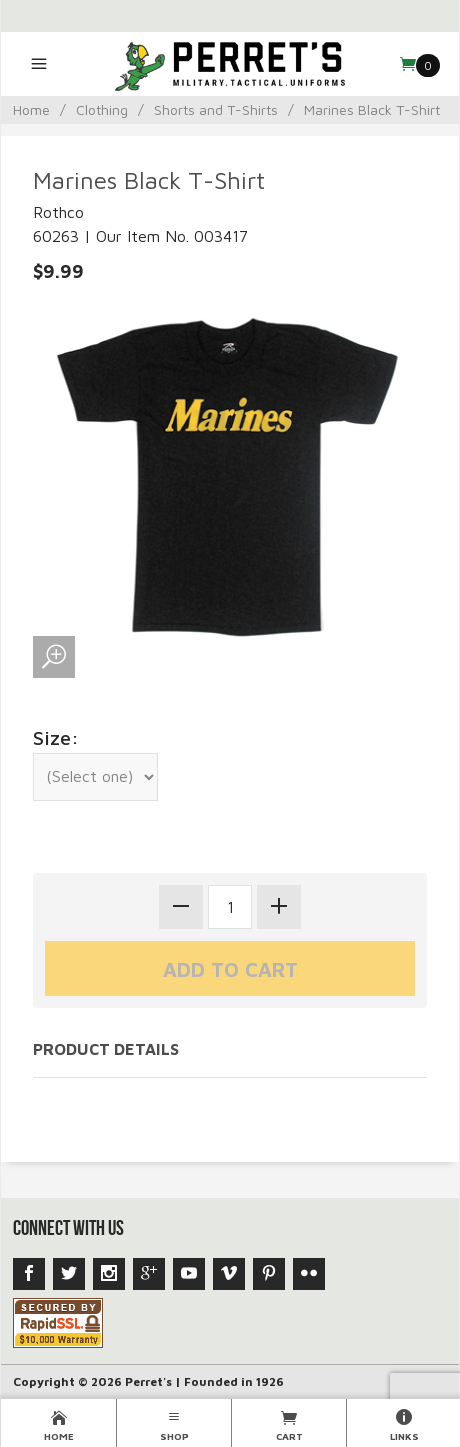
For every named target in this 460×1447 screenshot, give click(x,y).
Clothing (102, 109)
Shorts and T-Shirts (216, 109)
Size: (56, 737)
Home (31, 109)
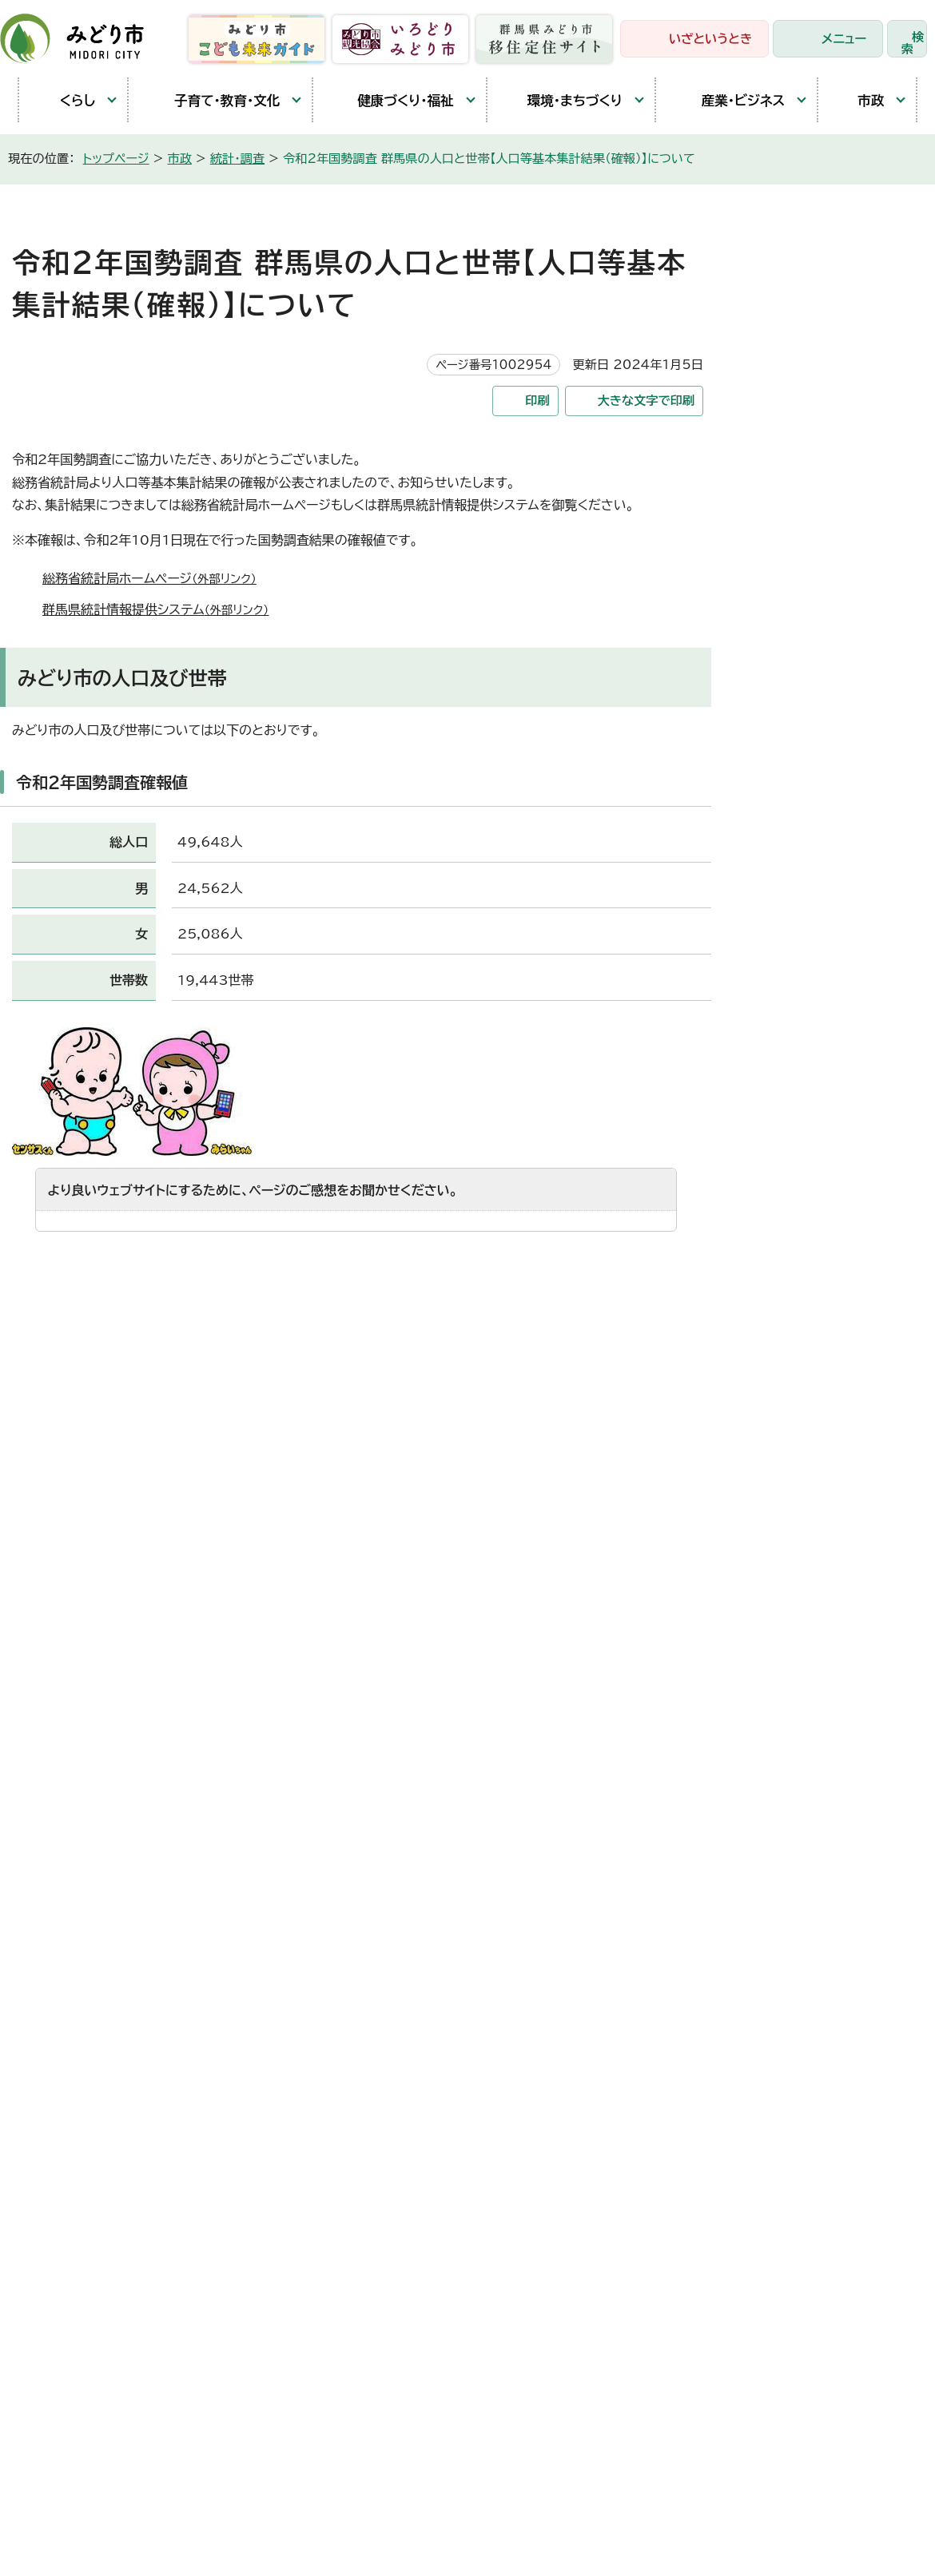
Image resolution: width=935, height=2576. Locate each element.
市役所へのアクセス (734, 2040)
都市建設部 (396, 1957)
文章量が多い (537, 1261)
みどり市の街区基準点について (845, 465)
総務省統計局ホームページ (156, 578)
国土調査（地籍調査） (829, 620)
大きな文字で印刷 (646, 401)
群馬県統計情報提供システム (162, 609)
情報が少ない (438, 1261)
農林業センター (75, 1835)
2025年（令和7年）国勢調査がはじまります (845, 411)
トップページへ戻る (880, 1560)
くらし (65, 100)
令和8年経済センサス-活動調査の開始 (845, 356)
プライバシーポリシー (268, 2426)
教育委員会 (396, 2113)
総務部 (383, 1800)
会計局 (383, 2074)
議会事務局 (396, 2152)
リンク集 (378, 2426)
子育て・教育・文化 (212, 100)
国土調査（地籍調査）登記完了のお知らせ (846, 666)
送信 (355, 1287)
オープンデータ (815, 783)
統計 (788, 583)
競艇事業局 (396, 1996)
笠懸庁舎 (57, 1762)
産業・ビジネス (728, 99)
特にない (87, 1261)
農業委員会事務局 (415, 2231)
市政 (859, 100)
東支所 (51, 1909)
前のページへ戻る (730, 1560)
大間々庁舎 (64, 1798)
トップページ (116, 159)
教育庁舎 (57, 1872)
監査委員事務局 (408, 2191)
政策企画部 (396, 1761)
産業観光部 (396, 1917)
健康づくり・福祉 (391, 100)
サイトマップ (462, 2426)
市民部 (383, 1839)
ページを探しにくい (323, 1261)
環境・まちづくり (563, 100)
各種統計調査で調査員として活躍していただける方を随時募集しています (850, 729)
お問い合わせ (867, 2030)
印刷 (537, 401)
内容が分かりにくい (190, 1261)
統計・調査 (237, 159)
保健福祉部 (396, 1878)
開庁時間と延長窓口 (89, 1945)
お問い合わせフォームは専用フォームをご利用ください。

########################################

TASK INSTRUCTIONS> The copy must include every record exactly and none of the pictures.

RESPONSE AREA>
For every named target in this 460×1447 screenshot, give click(x,y).
Clothing (102, 109)
Shorts and T-Shirts (216, 109)
Size: (56, 737)
Home (31, 109)
Image resolution: width=935, height=2576. Locate each element.
市役所へのアクセス (734, 2040)
都市建設部 (396, 1957)
文章量が多い (537, 1261)
みどり市の街区基準点について (845, 465)
総務省統計局ホームページ (156, 578)
国土調査（地籍調査） (829, 620)
大きな文字で印刷 (646, 401)
群馬県統計情報提供システム (162, 609)
情報が少ない (438, 1261)
農林業センター (75, 1835)
2025年（令和7年）国勢調査がはじまります (845, 411)
トップページへ戻る (880, 1560)
くらし (65, 100)
令和8年経済センサス-活動調査の開始 (845, 356)
プライバシーポリシー (268, 2426)
教育委員会 (396, 2113)
総務部 (383, 1800)
会計局 (383, 2074)
議会事務局 (396, 2152)
リンク集 (378, 2426)
子育て・教育・文化 (212, 100)
国土調査（地籍調査）登記完了のお知らせ (846, 666)
送信 (355, 1287)
オープンデータ (815, 783)
統計 (788, 583)
競艇事業局 (396, 1996)
笠懸庁舎 (57, 1762)
産業・ビジネス (728, 99)
特にない (87, 1261)
農業委員会事務局 (415, 2231)
市政 (859, 100)
東支所 (51, 1909)
前のページへ戻る (730, 1560)
大間々庁舎 (64, 1798)
トップページ (116, 159)
教育庁舎 (57, 1872)
監査委員事務局 (408, 2191)
政策企画部 (396, 1761)
産業観光部 (396, 1917)
健康づくり・福祉 (391, 100)
サイトマップ (462, 2426)
市民部 (383, 1839)
ページを探しにくい (323, 1261)
環境・まちづくり (563, 100)
各種統計調査で調査員として活躍していただける方を随時募集しています (850, 729)
お問い合わせ (867, 2030)
印刷 (537, 401)
内容が分かりにくい (190, 1261)
統計・調査 (237, 159)
保健福祉部 (396, 1878)
開庁時間と延長窓口 (89, 1945)
お問い合わせフォームは専用フォームをご利用ください。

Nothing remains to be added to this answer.